Doch zum Anfang: Es wird wohl auch für Urlauber Jacobsen überraschend gewesen sein, als er sah, wer sich da zum Anpfiff an der Mittellinie aufstellte. Dass er seinen Freund Andy Schmid, den zuletzt eine Bauchmuskelzerrung plagte, nicht von Anfang an beobachten konnte, wird ihn wohl weniger gewundert haben als der Fakt, dass Gensheimer den Anpfiff ebenfalls nur von der Löwen-Bank hörte. Gensheimers Kollege auf Linksaußen, Jerry Tollbring, bekam den Vorzug.

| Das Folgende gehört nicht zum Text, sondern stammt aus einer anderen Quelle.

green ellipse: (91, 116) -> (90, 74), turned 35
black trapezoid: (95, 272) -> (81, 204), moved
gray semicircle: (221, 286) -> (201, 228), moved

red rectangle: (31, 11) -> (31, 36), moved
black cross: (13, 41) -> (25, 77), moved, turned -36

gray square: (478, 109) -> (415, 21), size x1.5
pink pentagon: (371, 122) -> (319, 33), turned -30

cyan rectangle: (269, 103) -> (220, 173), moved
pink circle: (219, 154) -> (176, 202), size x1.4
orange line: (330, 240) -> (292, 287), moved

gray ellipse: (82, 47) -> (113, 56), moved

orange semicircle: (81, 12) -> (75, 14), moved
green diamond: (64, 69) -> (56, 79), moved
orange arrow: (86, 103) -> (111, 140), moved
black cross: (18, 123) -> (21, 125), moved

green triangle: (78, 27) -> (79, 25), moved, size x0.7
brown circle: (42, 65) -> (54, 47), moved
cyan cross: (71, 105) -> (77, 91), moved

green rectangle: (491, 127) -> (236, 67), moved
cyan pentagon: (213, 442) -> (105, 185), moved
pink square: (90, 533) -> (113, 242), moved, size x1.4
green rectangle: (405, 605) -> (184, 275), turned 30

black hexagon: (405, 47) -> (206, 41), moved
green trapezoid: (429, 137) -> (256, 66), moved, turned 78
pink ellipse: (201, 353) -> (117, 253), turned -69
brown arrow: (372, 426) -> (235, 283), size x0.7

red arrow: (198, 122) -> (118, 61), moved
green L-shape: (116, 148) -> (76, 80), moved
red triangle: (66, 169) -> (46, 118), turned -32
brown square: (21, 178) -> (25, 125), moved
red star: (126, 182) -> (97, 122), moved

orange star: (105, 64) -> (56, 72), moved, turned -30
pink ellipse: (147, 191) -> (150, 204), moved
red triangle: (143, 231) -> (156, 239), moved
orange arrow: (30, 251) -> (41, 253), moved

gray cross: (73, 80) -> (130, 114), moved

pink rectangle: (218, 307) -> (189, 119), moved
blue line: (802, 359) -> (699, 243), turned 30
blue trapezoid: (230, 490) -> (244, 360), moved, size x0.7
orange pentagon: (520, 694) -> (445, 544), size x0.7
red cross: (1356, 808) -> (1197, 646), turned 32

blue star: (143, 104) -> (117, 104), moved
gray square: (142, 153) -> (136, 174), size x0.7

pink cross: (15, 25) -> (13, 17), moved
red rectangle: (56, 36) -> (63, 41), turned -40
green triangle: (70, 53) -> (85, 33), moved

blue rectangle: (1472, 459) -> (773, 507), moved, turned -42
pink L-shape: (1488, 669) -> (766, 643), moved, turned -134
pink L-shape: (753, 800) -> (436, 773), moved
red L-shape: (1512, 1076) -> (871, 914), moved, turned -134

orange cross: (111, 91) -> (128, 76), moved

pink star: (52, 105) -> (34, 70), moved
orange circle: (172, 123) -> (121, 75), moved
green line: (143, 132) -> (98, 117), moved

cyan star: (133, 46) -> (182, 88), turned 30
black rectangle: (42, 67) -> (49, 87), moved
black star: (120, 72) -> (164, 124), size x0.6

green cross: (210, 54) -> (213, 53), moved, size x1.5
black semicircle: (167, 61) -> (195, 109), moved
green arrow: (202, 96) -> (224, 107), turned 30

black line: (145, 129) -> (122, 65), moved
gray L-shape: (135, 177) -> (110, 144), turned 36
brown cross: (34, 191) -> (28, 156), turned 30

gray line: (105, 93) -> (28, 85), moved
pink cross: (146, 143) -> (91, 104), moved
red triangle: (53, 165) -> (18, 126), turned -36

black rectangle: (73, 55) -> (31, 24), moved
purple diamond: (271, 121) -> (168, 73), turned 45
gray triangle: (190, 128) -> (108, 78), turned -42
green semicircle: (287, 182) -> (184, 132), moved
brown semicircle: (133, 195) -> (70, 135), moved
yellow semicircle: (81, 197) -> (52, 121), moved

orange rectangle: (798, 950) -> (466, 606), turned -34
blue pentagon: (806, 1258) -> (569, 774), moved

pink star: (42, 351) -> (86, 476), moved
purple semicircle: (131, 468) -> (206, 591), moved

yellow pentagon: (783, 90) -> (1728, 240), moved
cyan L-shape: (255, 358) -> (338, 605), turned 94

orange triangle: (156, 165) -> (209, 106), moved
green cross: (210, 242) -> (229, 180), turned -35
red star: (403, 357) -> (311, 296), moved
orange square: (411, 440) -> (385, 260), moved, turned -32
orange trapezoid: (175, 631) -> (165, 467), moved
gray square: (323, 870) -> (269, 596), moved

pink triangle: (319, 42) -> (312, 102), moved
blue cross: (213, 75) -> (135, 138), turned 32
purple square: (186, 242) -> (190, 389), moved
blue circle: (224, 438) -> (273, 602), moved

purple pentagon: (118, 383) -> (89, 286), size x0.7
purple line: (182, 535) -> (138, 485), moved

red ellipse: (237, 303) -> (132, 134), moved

Es sollte aber nicht lange dauern, bis Kristjan Andresson seine zwei Leistungsträger aufs Feld schickte: Weil die Begegnung zwar eng war, man sich im Angriff gegen die dicht gestaffelte Flensburger Defensive schwer tat, warf der Coach die Freunde und Geschäftspartner Gensheimer und Schmid nach einer guten Viertelstunde in die Begegnung. Und mit dem Schweizer Mittelmann kam – wie zu erwarten – mehr Kreativität in die Offensive. Schmid spielte clever und nahm bewusst das Tempo aus den eigenen Aktionen. Die Löwen agierten häufig nahe am Zeitspiel, schafften es aber trotzdem fast immer, den Ball im Flensburger Tor unterzubringen.
Dass man in die Halbzeitpause dennoch mit einem Vier-Tore-Rückstand stiefelte, lag lediglich daran, dass die letzten fünf Minuten vor dem Seitenwechsel suboptimal verliefen. Erst warf Niclas Kirkelokke einen Ball ohne Not ins Seitenaus, danach suchte Schmid zu früh den Abschluss. Die Folge: Die Norddeutschen kamen genau zu dem Spiel, das sie so gefährlich macht, und zogen durch Gegenstöße davon. Johannes Golla stürmte allein auf Mikael Appelgren, der ein ordentliches Spiel machte, zu und versenkte den Ball mit dem Pausengong im Kasten. Das Publikum stand kopf.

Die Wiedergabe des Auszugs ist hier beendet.